§ **What you need to do**
Take the line that contains "Anniversary Guide [menuitem] (924, 2014)" and all lines after it, up to and including the last line of the data, and write them out exactly; nothing else belongs in the answer.

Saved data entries
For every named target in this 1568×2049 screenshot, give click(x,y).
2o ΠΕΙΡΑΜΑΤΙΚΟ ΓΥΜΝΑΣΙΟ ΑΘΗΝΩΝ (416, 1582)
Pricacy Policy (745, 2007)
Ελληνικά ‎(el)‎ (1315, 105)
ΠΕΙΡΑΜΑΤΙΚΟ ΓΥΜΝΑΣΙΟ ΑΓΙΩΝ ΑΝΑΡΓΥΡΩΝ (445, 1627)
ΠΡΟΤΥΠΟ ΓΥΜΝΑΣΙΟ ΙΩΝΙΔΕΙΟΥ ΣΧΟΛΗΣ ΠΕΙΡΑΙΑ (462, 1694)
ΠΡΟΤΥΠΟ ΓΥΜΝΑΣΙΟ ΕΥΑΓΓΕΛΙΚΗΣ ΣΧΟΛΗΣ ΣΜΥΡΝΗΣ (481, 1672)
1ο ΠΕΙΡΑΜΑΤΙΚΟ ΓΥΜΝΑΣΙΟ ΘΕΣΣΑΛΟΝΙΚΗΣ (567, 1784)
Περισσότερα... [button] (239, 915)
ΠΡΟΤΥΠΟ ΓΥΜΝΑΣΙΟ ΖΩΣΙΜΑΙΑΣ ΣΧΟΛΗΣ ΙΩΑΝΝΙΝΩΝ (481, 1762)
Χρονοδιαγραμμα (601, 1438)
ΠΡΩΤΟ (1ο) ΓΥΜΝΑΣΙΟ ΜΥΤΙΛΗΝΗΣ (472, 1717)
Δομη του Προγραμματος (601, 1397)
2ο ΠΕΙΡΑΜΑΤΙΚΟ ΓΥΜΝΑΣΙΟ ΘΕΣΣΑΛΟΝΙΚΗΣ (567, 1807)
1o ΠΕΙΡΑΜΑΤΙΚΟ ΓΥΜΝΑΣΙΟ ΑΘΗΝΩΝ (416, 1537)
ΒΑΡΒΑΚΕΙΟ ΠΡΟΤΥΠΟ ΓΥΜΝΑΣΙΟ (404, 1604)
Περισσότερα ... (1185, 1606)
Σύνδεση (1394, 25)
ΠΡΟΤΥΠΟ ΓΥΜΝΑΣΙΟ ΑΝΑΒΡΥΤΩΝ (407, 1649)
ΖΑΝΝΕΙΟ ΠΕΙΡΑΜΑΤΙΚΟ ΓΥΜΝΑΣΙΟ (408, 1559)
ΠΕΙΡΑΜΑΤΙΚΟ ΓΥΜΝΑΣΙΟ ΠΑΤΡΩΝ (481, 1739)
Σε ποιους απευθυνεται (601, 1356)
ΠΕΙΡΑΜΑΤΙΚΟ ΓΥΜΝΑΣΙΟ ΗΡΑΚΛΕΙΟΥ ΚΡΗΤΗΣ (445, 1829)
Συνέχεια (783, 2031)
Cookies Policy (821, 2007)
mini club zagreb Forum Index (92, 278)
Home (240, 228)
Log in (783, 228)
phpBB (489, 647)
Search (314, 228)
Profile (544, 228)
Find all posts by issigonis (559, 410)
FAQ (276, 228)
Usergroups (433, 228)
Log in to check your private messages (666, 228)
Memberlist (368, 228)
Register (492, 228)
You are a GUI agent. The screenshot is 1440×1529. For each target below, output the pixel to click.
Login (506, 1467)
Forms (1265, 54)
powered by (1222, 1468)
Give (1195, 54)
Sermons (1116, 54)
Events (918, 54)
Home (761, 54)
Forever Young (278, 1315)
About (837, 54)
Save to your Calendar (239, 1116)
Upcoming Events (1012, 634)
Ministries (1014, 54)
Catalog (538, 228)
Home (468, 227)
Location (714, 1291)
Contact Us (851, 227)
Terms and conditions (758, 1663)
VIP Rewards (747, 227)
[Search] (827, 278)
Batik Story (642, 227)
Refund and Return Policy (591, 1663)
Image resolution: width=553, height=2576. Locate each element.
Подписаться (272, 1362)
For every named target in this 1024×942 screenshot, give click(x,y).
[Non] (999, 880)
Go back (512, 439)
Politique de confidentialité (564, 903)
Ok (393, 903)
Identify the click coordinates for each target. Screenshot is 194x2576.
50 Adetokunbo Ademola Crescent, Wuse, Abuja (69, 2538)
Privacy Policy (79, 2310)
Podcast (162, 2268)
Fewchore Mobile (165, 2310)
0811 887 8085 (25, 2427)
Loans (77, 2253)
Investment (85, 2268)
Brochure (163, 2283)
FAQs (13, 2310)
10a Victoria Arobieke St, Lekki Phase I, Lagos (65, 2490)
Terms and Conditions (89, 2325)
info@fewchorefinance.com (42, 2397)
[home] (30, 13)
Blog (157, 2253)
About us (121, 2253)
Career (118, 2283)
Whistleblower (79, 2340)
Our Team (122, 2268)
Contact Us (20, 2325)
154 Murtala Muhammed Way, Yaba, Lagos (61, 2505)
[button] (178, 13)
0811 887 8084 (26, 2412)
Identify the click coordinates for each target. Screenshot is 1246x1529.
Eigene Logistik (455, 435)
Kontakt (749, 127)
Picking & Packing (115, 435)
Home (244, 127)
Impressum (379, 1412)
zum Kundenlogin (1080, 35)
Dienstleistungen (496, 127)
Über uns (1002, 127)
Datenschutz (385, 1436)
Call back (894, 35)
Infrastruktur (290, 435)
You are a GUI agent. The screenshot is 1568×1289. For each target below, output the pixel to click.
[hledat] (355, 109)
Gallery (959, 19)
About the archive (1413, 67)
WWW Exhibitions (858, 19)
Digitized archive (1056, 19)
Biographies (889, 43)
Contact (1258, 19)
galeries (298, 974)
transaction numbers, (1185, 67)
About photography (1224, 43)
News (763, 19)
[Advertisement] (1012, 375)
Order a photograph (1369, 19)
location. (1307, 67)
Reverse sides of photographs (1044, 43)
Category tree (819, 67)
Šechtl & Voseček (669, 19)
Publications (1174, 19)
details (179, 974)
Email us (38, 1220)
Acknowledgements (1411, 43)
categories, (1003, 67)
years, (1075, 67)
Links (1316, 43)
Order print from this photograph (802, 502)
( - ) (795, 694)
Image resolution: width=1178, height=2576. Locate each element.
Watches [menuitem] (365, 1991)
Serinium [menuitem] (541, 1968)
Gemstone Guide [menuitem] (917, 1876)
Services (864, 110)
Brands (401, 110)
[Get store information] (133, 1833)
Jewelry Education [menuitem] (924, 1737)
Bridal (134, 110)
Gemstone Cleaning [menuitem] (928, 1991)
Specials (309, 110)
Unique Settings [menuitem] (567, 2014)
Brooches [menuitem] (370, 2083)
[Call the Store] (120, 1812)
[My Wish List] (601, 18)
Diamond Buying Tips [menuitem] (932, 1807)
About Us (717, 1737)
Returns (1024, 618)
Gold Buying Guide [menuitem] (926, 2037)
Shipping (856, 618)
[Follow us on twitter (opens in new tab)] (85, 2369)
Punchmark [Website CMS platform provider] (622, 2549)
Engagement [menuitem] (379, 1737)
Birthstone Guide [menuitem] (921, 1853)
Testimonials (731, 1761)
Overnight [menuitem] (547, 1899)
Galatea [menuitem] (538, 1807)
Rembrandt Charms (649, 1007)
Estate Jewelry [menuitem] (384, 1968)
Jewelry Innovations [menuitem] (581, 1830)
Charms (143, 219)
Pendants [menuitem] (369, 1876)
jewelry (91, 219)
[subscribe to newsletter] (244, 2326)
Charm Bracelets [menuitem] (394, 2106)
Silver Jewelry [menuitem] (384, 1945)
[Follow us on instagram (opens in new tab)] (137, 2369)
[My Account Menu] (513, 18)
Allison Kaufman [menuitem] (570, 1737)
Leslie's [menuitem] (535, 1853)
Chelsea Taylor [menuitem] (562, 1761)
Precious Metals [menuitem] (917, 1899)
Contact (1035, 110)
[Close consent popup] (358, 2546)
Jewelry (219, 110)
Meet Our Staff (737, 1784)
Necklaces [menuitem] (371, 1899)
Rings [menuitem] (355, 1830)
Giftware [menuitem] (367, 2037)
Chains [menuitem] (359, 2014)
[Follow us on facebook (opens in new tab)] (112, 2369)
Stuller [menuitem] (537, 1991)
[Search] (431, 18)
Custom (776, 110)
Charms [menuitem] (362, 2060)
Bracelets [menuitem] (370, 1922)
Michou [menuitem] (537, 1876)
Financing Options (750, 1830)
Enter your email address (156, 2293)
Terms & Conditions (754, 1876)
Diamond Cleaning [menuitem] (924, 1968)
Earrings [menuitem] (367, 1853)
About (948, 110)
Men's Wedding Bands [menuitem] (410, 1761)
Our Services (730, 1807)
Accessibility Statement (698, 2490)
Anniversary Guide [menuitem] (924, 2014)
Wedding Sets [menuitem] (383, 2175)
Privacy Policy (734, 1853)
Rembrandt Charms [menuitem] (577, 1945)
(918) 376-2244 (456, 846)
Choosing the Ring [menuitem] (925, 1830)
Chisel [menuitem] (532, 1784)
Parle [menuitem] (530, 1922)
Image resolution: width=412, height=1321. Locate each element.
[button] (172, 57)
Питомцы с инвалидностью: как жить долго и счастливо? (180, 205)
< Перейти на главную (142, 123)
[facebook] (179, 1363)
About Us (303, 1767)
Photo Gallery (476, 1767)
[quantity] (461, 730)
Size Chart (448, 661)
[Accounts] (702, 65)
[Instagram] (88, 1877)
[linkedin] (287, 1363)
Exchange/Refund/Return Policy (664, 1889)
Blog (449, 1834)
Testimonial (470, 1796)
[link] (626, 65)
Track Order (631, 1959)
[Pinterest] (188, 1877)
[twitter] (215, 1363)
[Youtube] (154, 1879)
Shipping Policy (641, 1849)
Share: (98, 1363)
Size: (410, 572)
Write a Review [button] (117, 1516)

§ **Completed exercise**
Anniversary Guide [menuitem] (924, 2014)
Wedding Sets [menuitem] (383, 2175)
Privacy Policy (734, 1853)
Rembrandt Charms [menuitem] (577, 1945)
(918) 376-2244 (456, 846)
Choosing the Ring [menuitem] (925, 1830)
Chisel [menuitem] (532, 1784)
Parle [menuitem] (530, 1922)
Image resolution: width=412, height=1321. Locate each element.
[button] (172, 57)
Питомцы с инвалидностью: как жить долго и счастливо? (180, 205)
< Перейти на главную (142, 123)
[facebook] (179, 1363)
About Us (303, 1767)
Photo Gallery (476, 1767)
[quantity] (461, 730)
Size Chart (448, 661)
[Accounts] (702, 65)
[Instagram] (88, 1877)
[linkedin] (287, 1363)
Exchange/Refund/Return Policy (664, 1889)
Blog (449, 1834)
Testimonial (470, 1796)
[link] (626, 65)
Track Order (631, 1959)
[Pinterest] (188, 1877)
[twitter] (215, 1363)
[Youtube] (154, 1879)
Shipping Policy (641, 1849)
Share: (98, 1363)
Size: (410, 572)
Write a Review [button] (117, 1516)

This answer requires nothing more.